╭─ Supplied entries

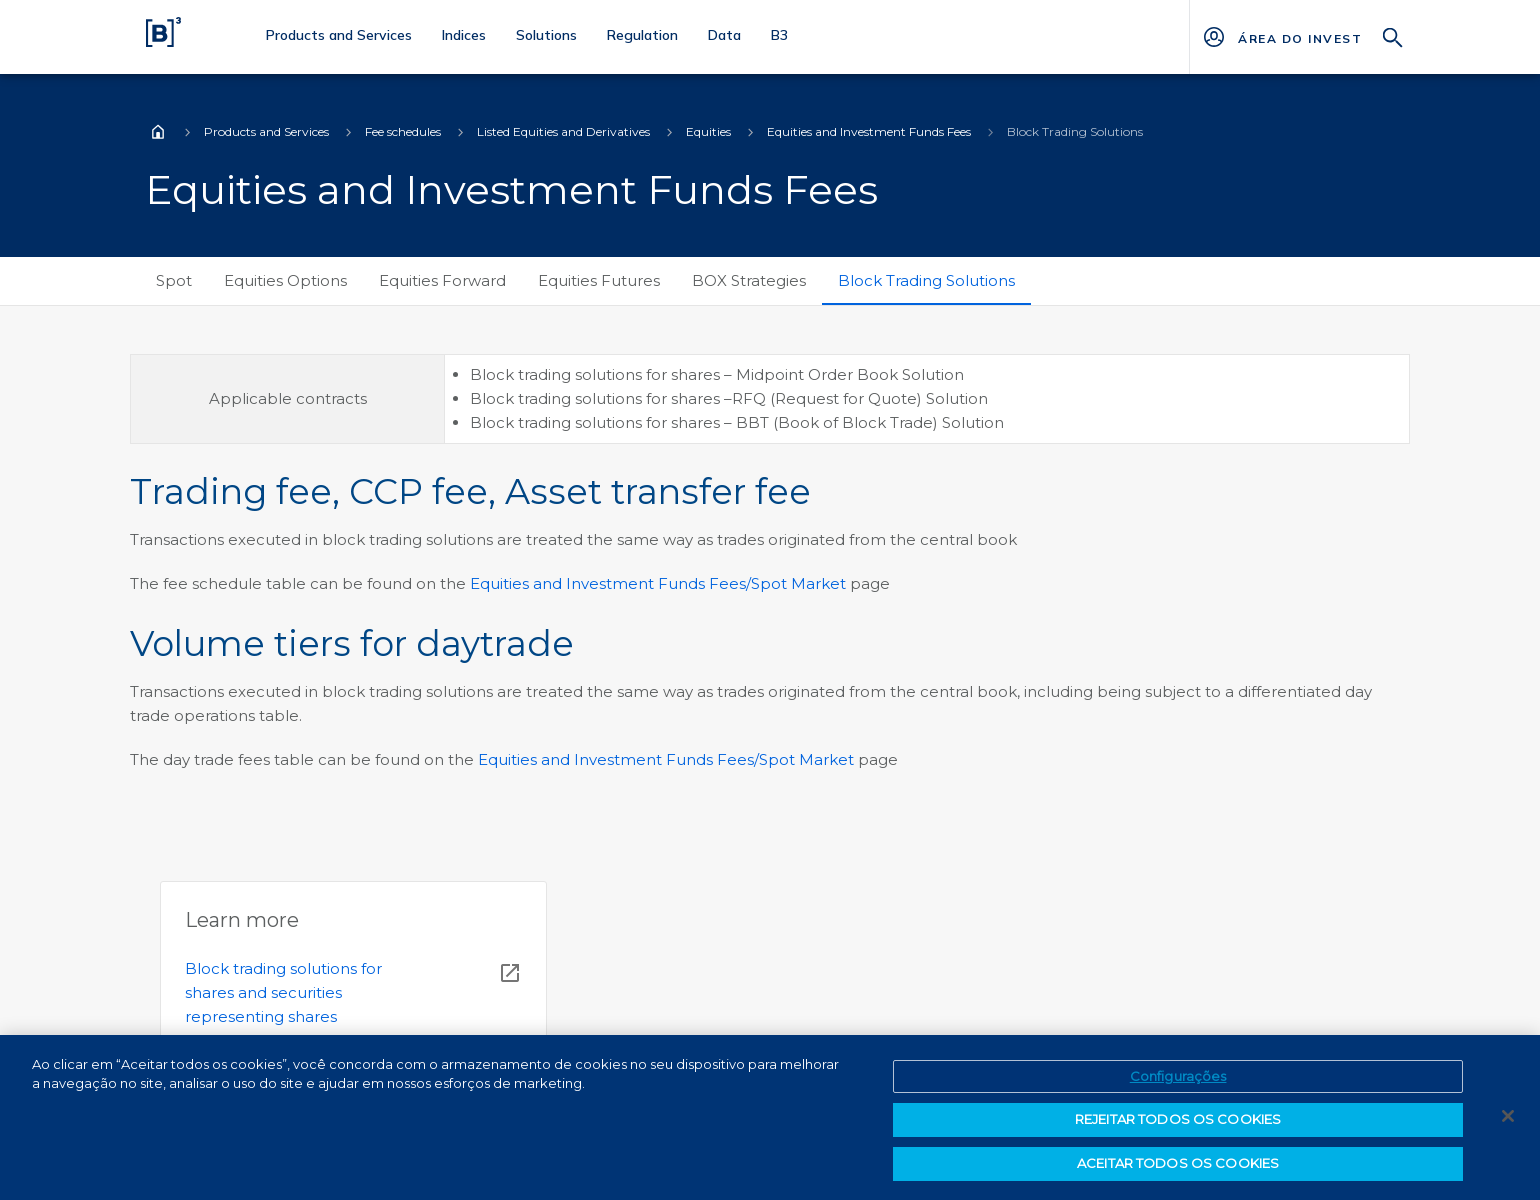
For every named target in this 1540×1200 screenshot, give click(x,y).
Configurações (1178, 1083)
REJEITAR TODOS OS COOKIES (1178, 1127)
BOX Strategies (749, 280)
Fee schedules (403, 131)
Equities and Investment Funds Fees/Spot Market (658, 583)
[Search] (1393, 35)
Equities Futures (599, 280)
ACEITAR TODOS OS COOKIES (1178, 1171)
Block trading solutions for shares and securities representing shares (283, 992)
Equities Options (285, 280)
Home (158, 132)
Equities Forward (442, 280)
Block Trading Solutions (926, 280)
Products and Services (266, 131)
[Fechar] (1508, 1123)
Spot (174, 280)
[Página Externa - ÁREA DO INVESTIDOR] (1299, 37)
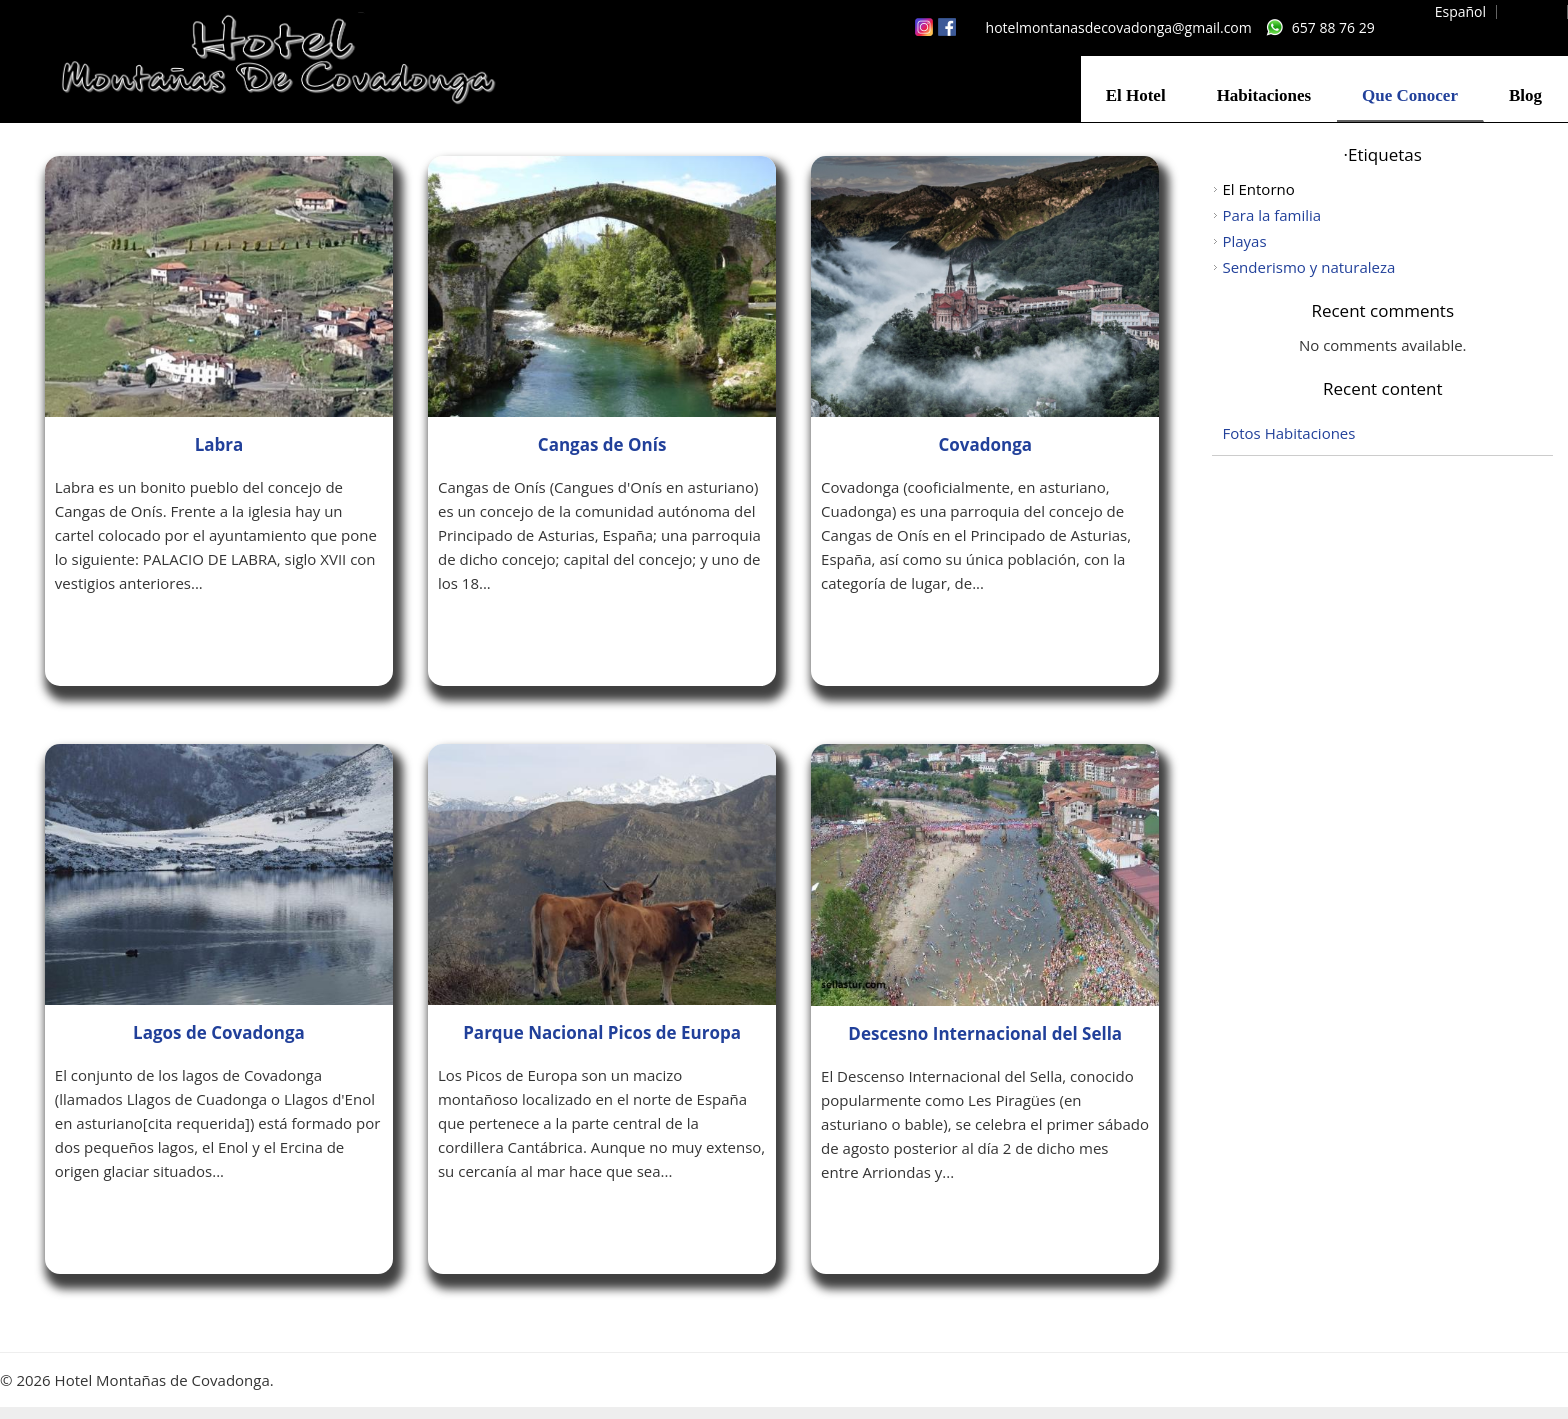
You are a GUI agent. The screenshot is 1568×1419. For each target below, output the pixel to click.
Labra (219, 444)
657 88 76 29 (1333, 27)
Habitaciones (1264, 95)
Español (1460, 11)
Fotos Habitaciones (1288, 433)
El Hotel (1136, 95)
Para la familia (1271, 215)
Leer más (112, 637)
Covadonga (985, 444)
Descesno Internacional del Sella (985, 1033)
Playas (1244, 241)
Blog (1525, 95)
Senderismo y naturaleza (1308, 267)
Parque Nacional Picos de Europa (602, 1032)
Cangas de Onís (602, 444)
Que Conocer (1410, 95)
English (1534, 11)
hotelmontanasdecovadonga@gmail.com (1119, 27)
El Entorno (1258, 189)
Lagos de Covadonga (219, 1032)
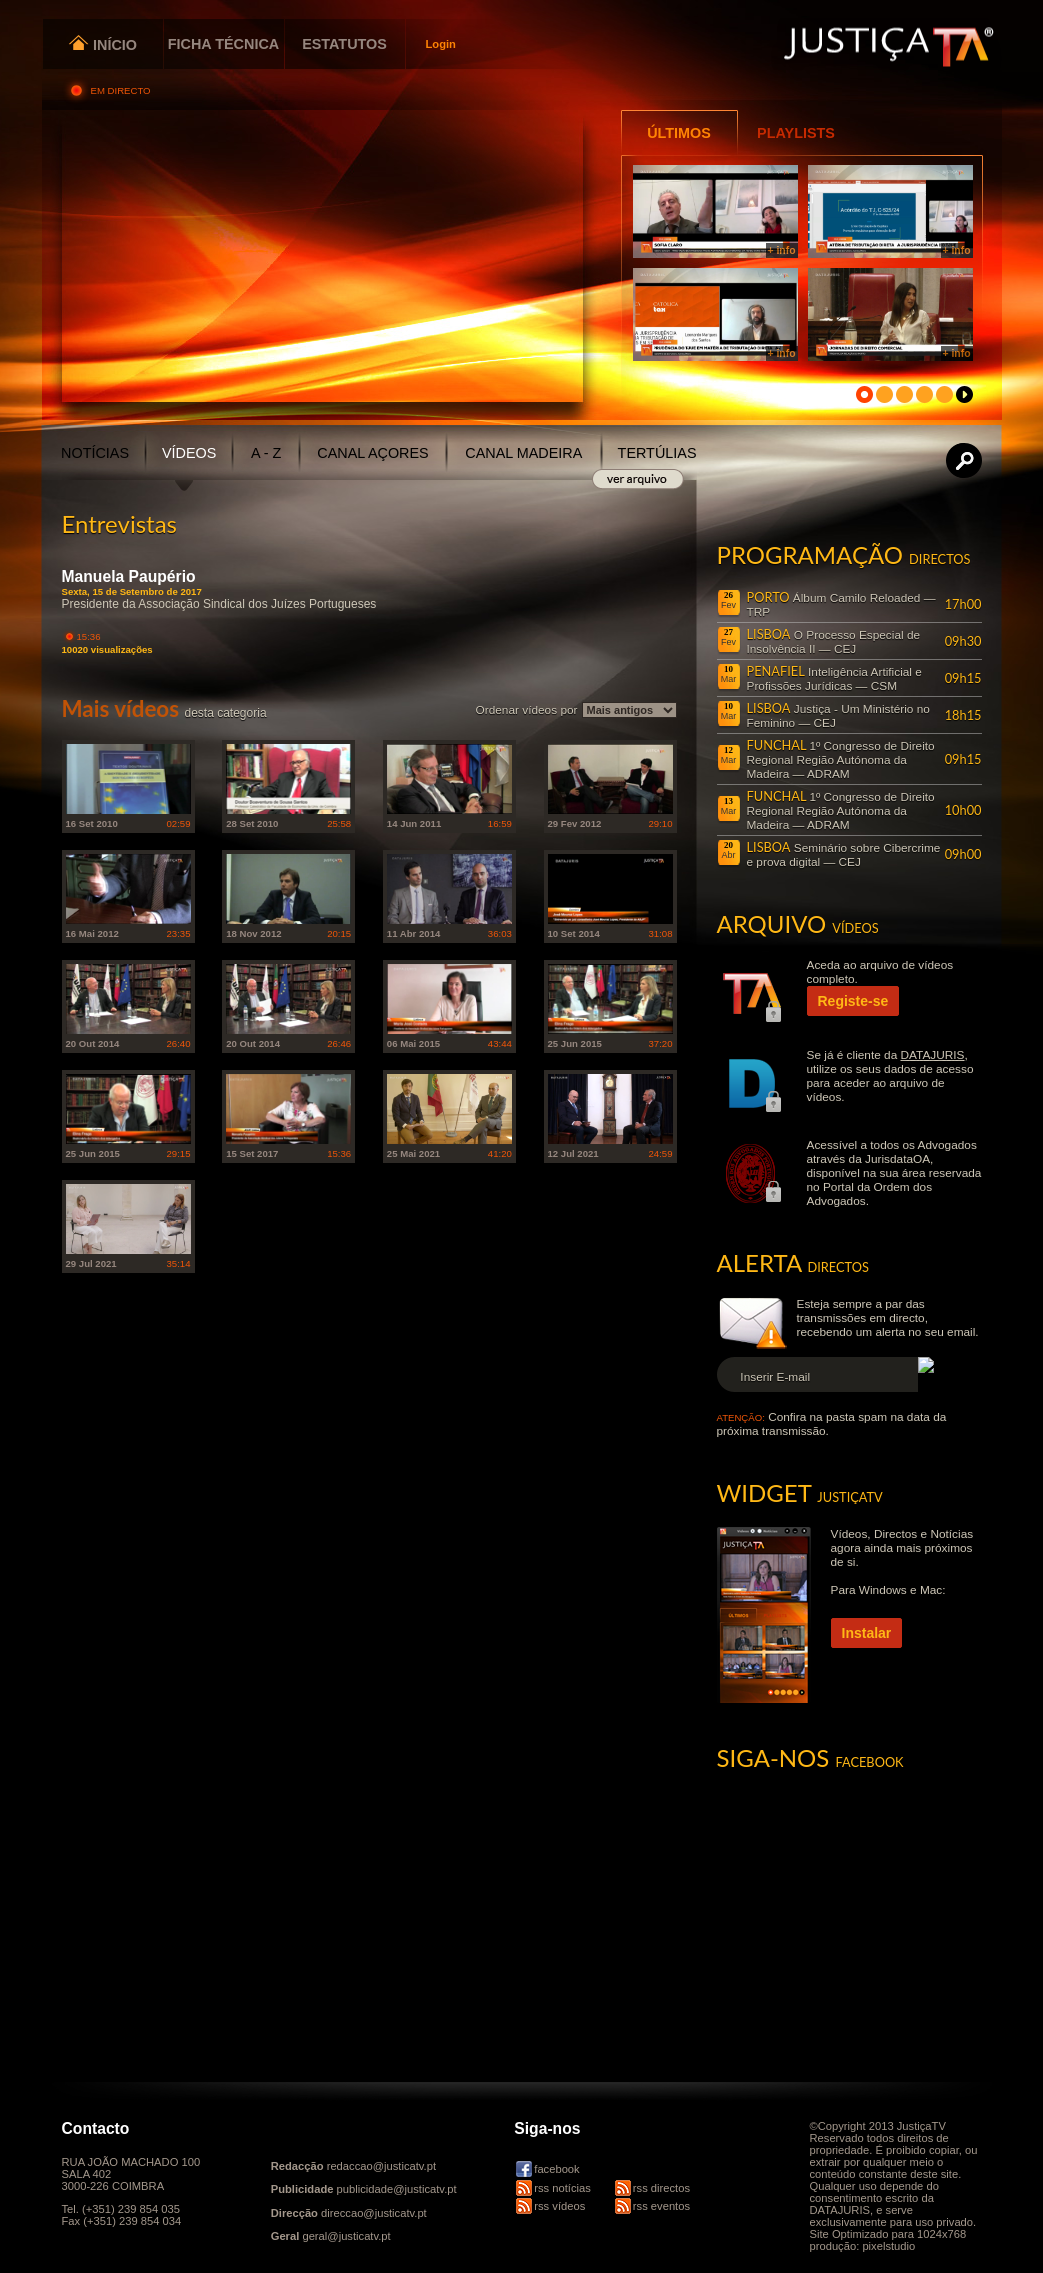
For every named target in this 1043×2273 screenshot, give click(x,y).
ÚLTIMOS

╰─

◆ **Exercise goal**
Scan the data above for the word "this". Copy every line in which it is found.

◆ **Output below**
For every named target in this 1540×1200 screenshot, give click(x,y).
For every named target in this 1043×2273 screenshot, give click(x,y).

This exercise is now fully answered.